The Yahoo Group to which I belong is generally oriented towards software that uses Panotools, so you would feel at home in it. It is VERY active and there are some great experts from whom I learn things on a daily basis! It is the PanotoolsNG (for "New Generation") group. If you decide to apply, mention it to me and I will admit you at once, as I am one of the moderators. Although the Yahoo interface is pretty awful, you might like to opt for "No E-mails" and "View at the website" as there are a LOT of posts and you could get swamped. Some of them are highly technical and may be of limited interest...




Rafael Rivera
 Rafael Rivera   (K=53) - Comment Date 11/19/2006
By far the greatest software that i have found is my own brain. I've tried using these software packages to help me with my panoramics, but my fotos require an incredible amount of atencion that a computer does not have. To make the panoramas that i make the computer would run out of memory, and still won't be able to solve problems that a human can solve. I use photoshop with a good scratch disk and stitch all of my images manually. It requires a lot of concentration and you have to sacrifice the time to do it, but the results speak for itself. I'll keep doing it this way until someone or something convinces me otherwise. www.rafaelstudio.com please visit my site to see how i do this.




Sergio  Cárdenas
 Sergio  Cárdenas   (K=25028) - Comment Date 1/11/2007
Yo empecé usando “autostich” ya que es fácil y rápido de usar, aunque como desventaja principal tiene que la resolución de la imagen final no es de buena calidad.
El segundo programa que usé (y sigo usando) es “PicVista”. Ventajas: la resolución es bastante buena, y nunca tuve problemas para ensamblarlas. Desventaja: Creo que ninguna.
El programa que uso actualmente es “Panorama Factory” y es 100% recomendable. Puedes unir fotografías de gran tamaño y obtener una panorámica realmente gigante. Es fantastico el trabajo que puedes realizar en pocos segundos de edición con este software.
El ejemplo que adjunto está hecho con 6 fotos tomadas en forma vertical y unidas por Panorama Factory.
Saludos!!




Valdivia Nights



Michael Kanemoto
 Michael Kanemoto   (K=22115) - Comment Date 8/2/2007
I've used only a few software packages.

If you want to start trying some for yourself:

If you want to dabble, and "free" is interesting to you, try this:

Google on "Autostitch", it is a free program and is small. It just needs some RAM to go and runs on a PC. You open the preferences, set to 100% scale, 100 JPEG quality, and then open the files. It uses pattern recognition to match the shots, stretch, and blend. I've tried some other programs as well.

If you are digging this, and just want to stitch for a moderate price, then maybe you want this:

Arcsoft Panorama Maker is the next best in my experience. You are constrained by choosing one shot side to side, vertical, or matrix (4x4). You have to manually adjust the matching points. Does a great job.

The big, total, and amazing package of complete awesomeness is PT GUI. This thing does everything including HDR 32-bit output and stitching, or even PST layered files. Saaaaa-whheeeeet! Costs some $$$ and completely worth it. I shoot 12mm handheld and it works every time. I've even stuck my finger in frames to block out the sun and flares and it stitched around my digit for the most part.

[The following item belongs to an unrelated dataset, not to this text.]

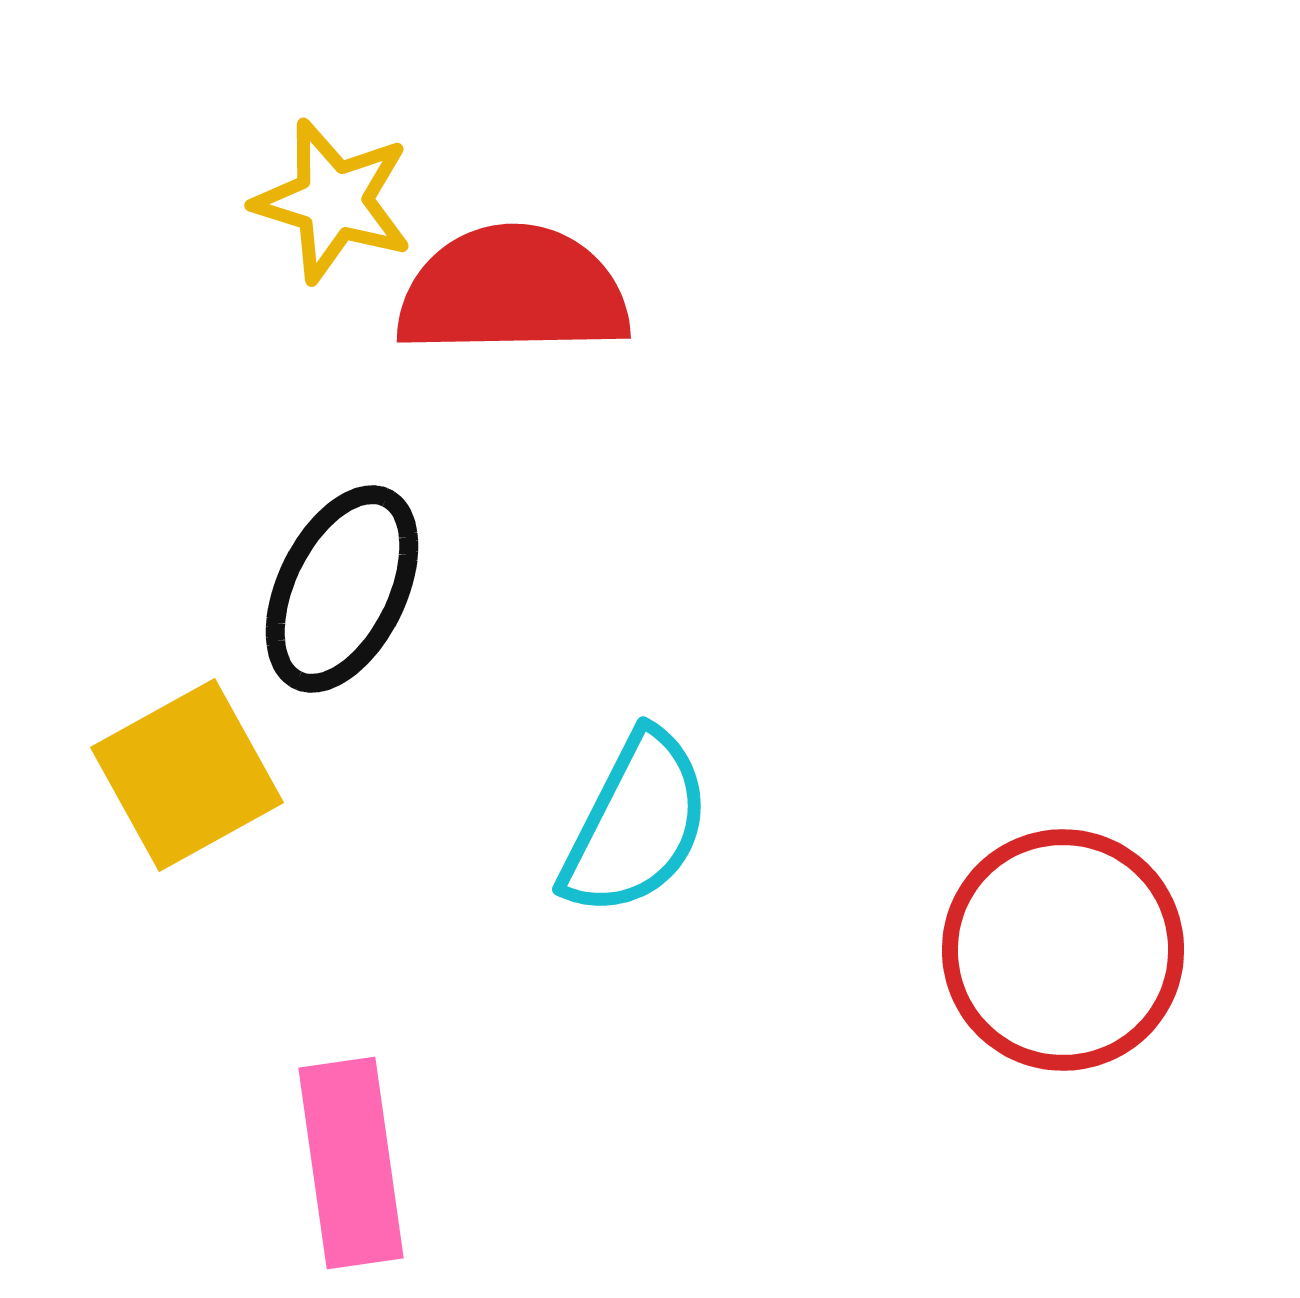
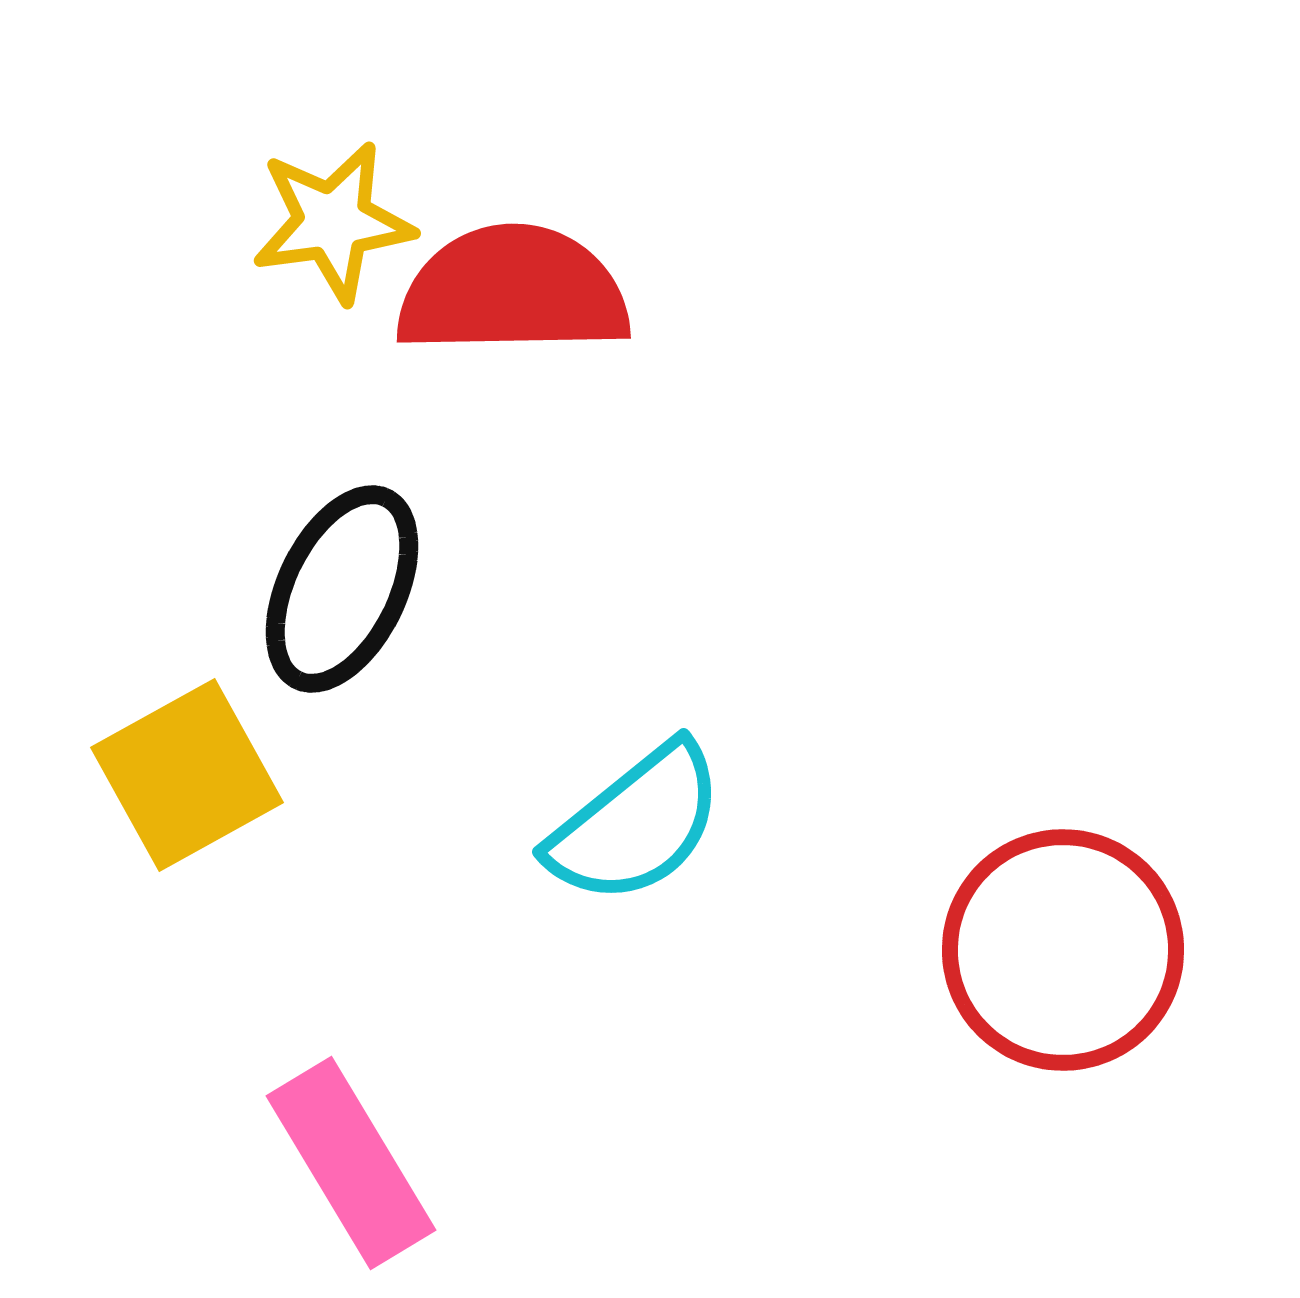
yellow star: moved 21 px down; rotated 25 degrees counterclockwise
cyan semicircle: rotated 24 degrees clockwise
pink rectangle: rotated 23 degrees counterclockwise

Some others that I have used and are now clearly not worth the effort:

Canon's Photostitch is neat - you enter in the mm of the lens (for digital users you have to convert to 35mm equivalent) and it merges and blends. Moderate results because if you do not line up the image plane you are in trouble.

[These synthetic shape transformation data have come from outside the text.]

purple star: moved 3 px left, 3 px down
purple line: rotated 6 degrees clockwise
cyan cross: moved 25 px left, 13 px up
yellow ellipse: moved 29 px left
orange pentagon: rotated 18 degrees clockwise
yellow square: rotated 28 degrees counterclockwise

Adobe Elements has Photomerge. Close to the Canon technology, but I just can't get this sucker to work for me. Probably user error.

Let's take a moment about how to take a great stitch without buying a pano tripod head:

- Shoot digital. It's about matching pixels, and digital will get you the most consistent results (sharpness, tones, etc.)

- Use a tripod if you can. You want to match up on the nodal point (where the light flip flops internally in the lens) to get a perfect perspective match as you rotate. However, I find it easier just to use a normal tripod head and move across the image plane (your sensor in your camera or film) along the same fulcrum. This means if you have a mounting point in line with that senor or film the tripod will force you to swivel right down the middle if you shoot in landscape mode. The "flatter" your photo from perspective the less this will matter.

- Remember that wider is not always better. No tripod? It's OK. Perspective is a problem with shooting stitches, the more shifting of near ground elements due to a wide angle means you will have to overlap more. The "flatter" your images, the more two dimensional they are, the less "stretching" the software will have to do, or you will have to do using something like PT lens later on, to flatten the image for merging. Unless I'm using PT GUI or an advanced package I'd at most go to 28 mm at the widest, and in those cases I will do at least 50% overlap. At 70 mm and beyond, 1/4 overlap is the way to go. With PT GUI feel free to go nuts.

- Use a grid system. My viewfinder projects a grid with lines on the quarter and one half as vertical lines and horizontal lines. I look at the cross-hatches where the lines intersect. For example, if I see that there is a tree at the intersection in the middle of my viewfinder, I remember that tree and then put it at the 1/4 intersection when I move the camera over. This makes sure that the perspective is forced to consistency as you turn the camera and everything will join smoothly. If you do not have grid lines you can use your autofoucs "dots" or eyeball it.

- Force everything manual. I look like an idiot by moving my camera around the whole scene, metering F-Stop and Exposure across the scene, and then choose the average and force the same: F-Stop, Exposure, White Balance, sharpening, etc across all the photos. This also means you have a lot less latitude to getting a really nice shot - in bright days the deep shadows and bright sky vary across the landscape. Sorry. Like most photos, the first and last hours of daylight are best. I do allow the autofocus to work, but with landscapes remember to use hyperfocal distance. Google "hyperfocal" if that just whizzed on by you. It just means using F-stop with where you focus to make sure everything winds up in focus. High depth of field (DOF).

If you have an advanced system that can handle HDR and stitch at the same time, you can set bracketing to go two stops above and below as you shoot.

- Lose the filters. Grad filters and polarizers will change the image as you move. IR, UV, ND, and other filters that are consistent are OK.

- Lastly, when you shoot leave room for cropping. Stitching programs love to stretch images, and you may find little blank spaces and gaps. The only way is to give a little buffer to your subjects and crop down later on. This is counter to the normal mode of cropping to the image you want in camera.

Have fun. You never know what will pop out until you are done stitching. I've noticed stitches of 20 images and discover that one of them was out of focus messing up the whole thing. Others that I thought would be boring wind up being absolutely great.

Another benefit is that if the image does not look a panorama, the end result is that you can get 18 - 24 megapixel images from a 6 megapixel camera. This means that you can get away with a wonderful 20" x 30" 150 dpi print for your wall.